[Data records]

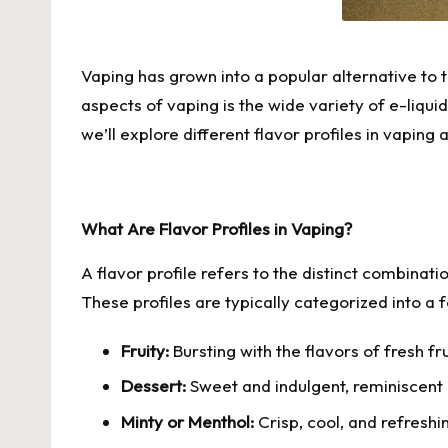
Vaping has grown into a popular alternative to 
aspects of vaping is the wide variety of e-liquid
we’ll explore different flavor profiles in vaping
What Are Flavor Profiles in Vaping?
A flavor profile refers to the distinct combinati
These profiles are typically categorized into a
Fruity:
Bursting with the flavors of fresh f
Dessert:
Sweet and indulgent, reminiscent o
Minty or Menthol:
Crisp, cool, and refreshi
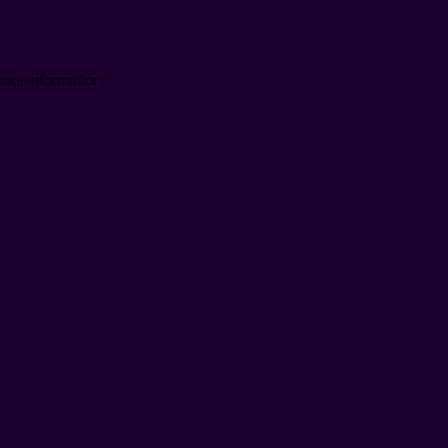
ore information).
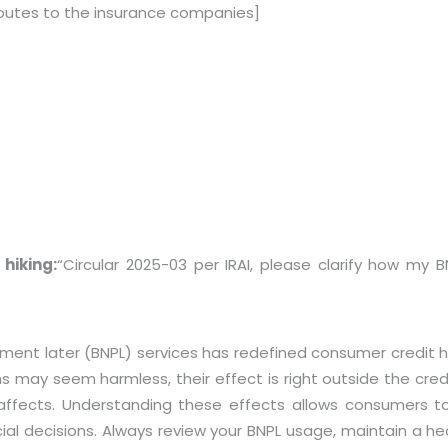
outes to the insurance companies]
hiking:
“Circular 2025-03 per IRAI, please clarify how my B
 later (BNPL) services has redefined consumer credit habit
s may seem harmless, their effect is right outside the cre
fects. Understanding these effects allows consumers to 
al decisions. Always review your BNPL usage, maintain a he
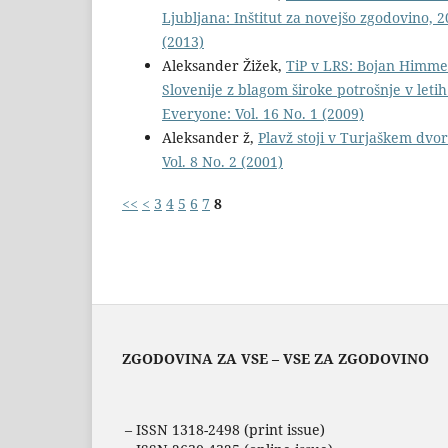
Ljubljana: Inštitut za novejšo zgodovino, 2
(2013)
Aleksander Žižek,
TiP v LRS: Bojan Himmel
Slovenije z blagom široke potrošnje v letih
Everyone: Vol. 16 No. 1 (2009)
Aleksander ž,
Plavž stoji v Turjaškem dvo
Vol. 8 No. 2 (2001)
<<
<
3
4
5
6
7
8
ZGODOVINA ZA VSE – VSE ZA ZGODOVINO
– ISSN 1318-2498 (print issue)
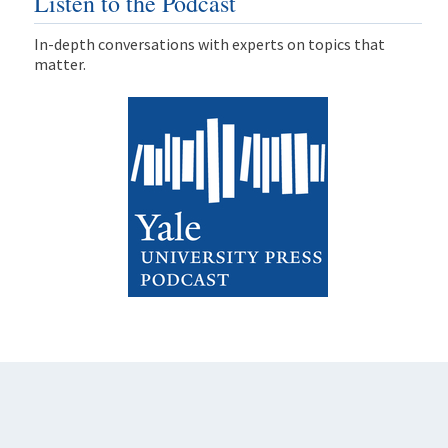
Listen to the Podcast
In-depth conversations with experts on topics that
matter.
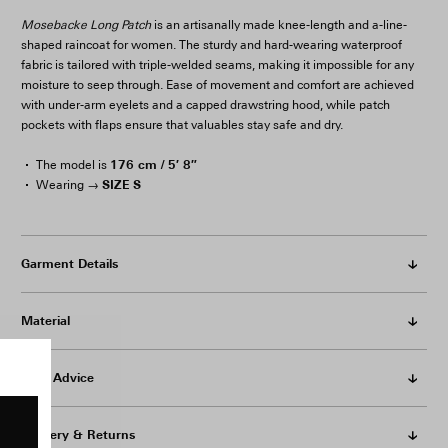
Mosebacke Long Patch
is an artisanally made knee-length and a-line-
shaped raincoat for women. The sturdy and hard-wearing waterproof
fabric is tailored with triple-welded seams, making it impossible for any
moisture to seep through. Ease of movement and comfort are achieved
with under-arm eyelets and a capped drawstring hood, while patch
pockets with flaps ensure that valuables stay safe and dry.
176 cm / 5′ 8″
The model is
SIZE S
Wearing →
Garment Details
Material
Care Advice
Delivery & Returns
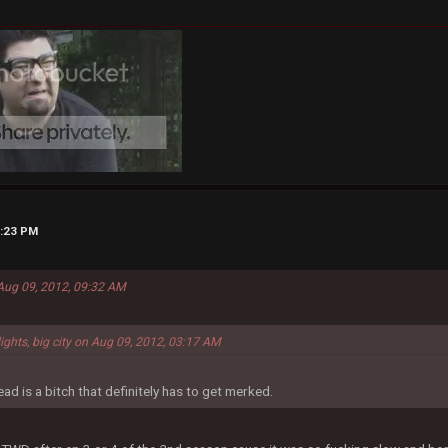
5:23 PM
 Aug 09, 2012, 09:32 AM
lights, big city on Aug 09, 2012, 03:17 AM
ad is a bitch that definitely has to get merked.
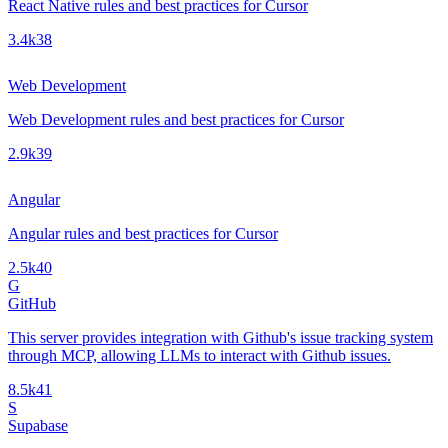
React Native rules and best practices for Cursor
3.4k
38
Web Development
Web Development rules and best practices for Cursor
2.9k
39
Angular
Angular rules and best practices for Cursor
2.5k
40
G
GitHub
This server provides integration with Github's issue tracking system
through MCP, allowing LLMs to interact with Github issues.
8.5k
41
S
Supabase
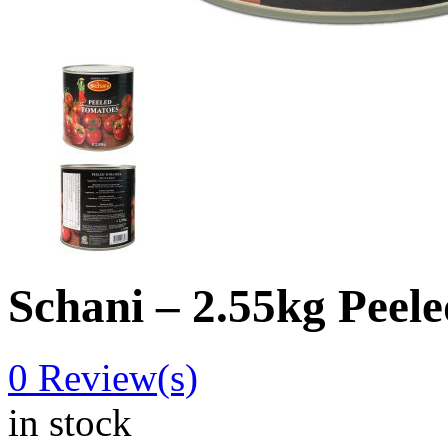
Schani – 2.55kg Peel
0
Review(s)
in stock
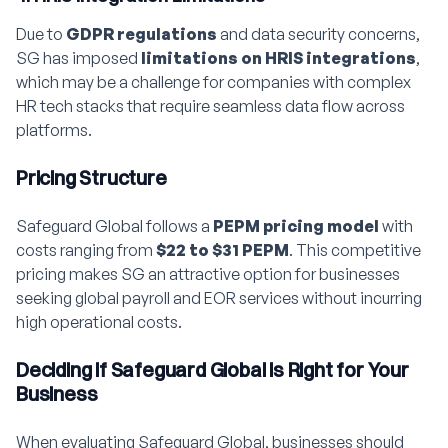
Due to
GDPR regulations
and data security concerns,
SG has imposed
limitations on HRIS integrations
,
which may be a challenge for companies with complex
HR tech stacks that require seamless data flow across
platforms.
Pricing Structure
Safeguard Global follows a
PEPM pricing model
with
costs ranging from
$22 to $31 PEPM
. This competitive
pricing makes SG an attractive option for businesses
seeking global payroll and EOR services without incurring
high operational costs.
Deciding if Safeguard Global is Right for Your
Business
When evaluating Safeguard Global, businesses should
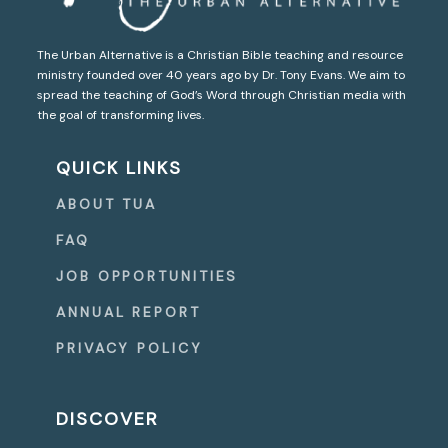
The Urban Alternative is a Christian Bible teaching and resource
ministry founded over 40 years ago by Dr. Tony Evans. We aim to
spread the teaching of God’s Word through Christian media with
the goal of transforming lives.
QUICK LINKS
ABOUT TUA
FAQ
JOB OPPORTUNITIES
ANNUAL REPORT
PRIVACY POLICY
DISCOVER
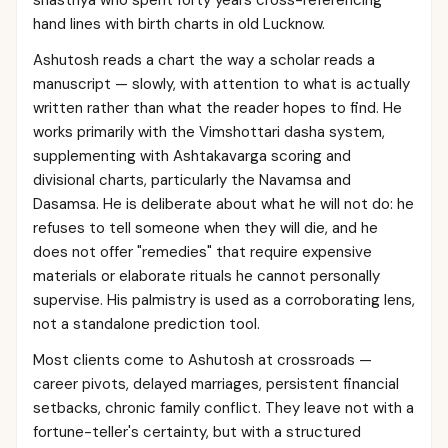
shastriya who spent forty years cross-referencing
hand lines with birth charts in old Lucknow.
Ashutosh reads a chart the way a scholar reads a
manuscript — slowly, with attention to what is actually
written rather than what the reader hopes to find. He
works primarily with the Vimshottari dasha system,
supplementing with Ashtakavarga scoring and
divisional charts, particularly the Navamsa and
Dasamsa. He is deliberate about what he will not do: he
refuses to tell someone when they will die, and he
does not offer "remedies" that require expensive
materials or elaborate rituals he cannot personally
supervise. His palmistry is used as a corroborating lens,
not a standalone prediction tool.
Most clients come to Ashutosh at crossroads —
career pivots, delayed marriages, persistent financial
setbacks, chronic family conflict. They leave not with a
fortune-teller's certainty, but with a structured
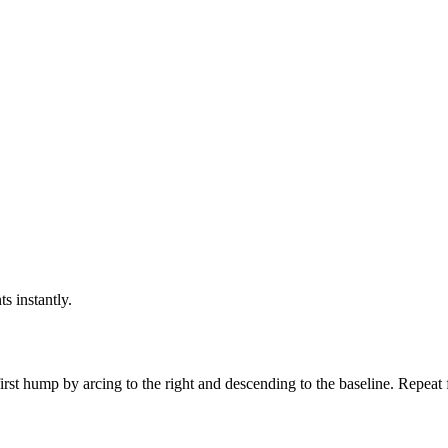
ts instantly.
irst hump by arcing to the right and descending to the baseline. Repeat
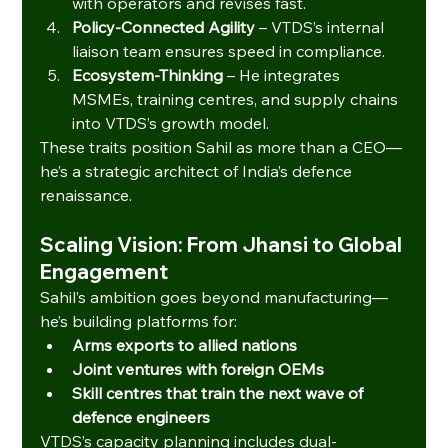
with operators and revises fast.
Policy-Connected Agility
 – VTDS’s internal 
liaison team ensures speed in compliance.
Ecosystem-Thinking
 – He integrates 
MSMEs, training centres, and supply chains 
into VTDS’s growth model.
These traits position Sahil as more than a CEO—
he’s a strategic architect of India’s defence 
renaissance.
Scaling Vision: From Jhansi to Global 
Engagement
Sahil’s ambition goes beyond manufacturing—
he’s building platforms for:
Arms exports to allied nations
Joint ventures with foreign OEMs
Skill centres that train the next wave of 
defence engineers
VTDS’s capacity planning includes dual-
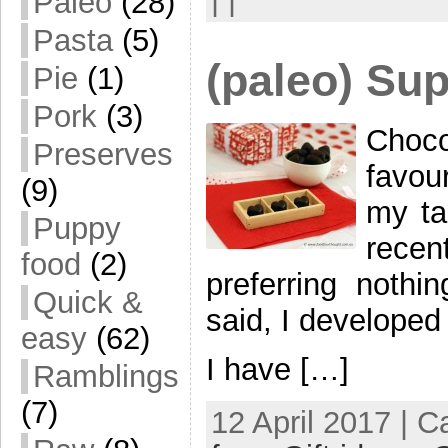
Paleo
(28)
Pasta
(5)
(paleo) Su
Pie
(1)
Pork
(3)
Choc
Preserves
favou
(9)
my ta
Puppy
recen
food
(2)
preferring noth
Quick &
said, I developed 
easy
(62)
I have […]
Ramblings
(7)
12 April 2017 | 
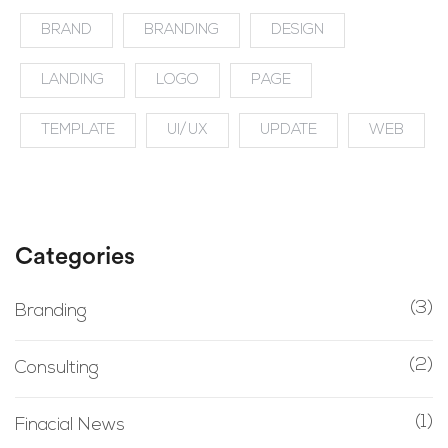
BRAND
BRANDING
DESIGN
LANDING
LOGO
PAGE
TEMPLATE
UI/UX
UPDATE
WEB
Categories
(3)
Branding
(2)
Consulting
(1)
Finacial News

> [Work to complete] Retype only this portion of the data above: the line containing "Dasamsa. He is", the line containing "Most clients come to Ashutosh at crossroads —", and all lines between them, exactly.

> [Answer to the exercise]
Dasamsa. He is deliberate about what he will not do: he
refuses to tell someone when they will die, and he
does not offer "remedies" that require expensive
materials or elaborate rituals he cannot personally
supervise. His palmistry is used as a corroborating lens,
not a standalone prediction tool.
Most clients come to Ashutosh at crossroads —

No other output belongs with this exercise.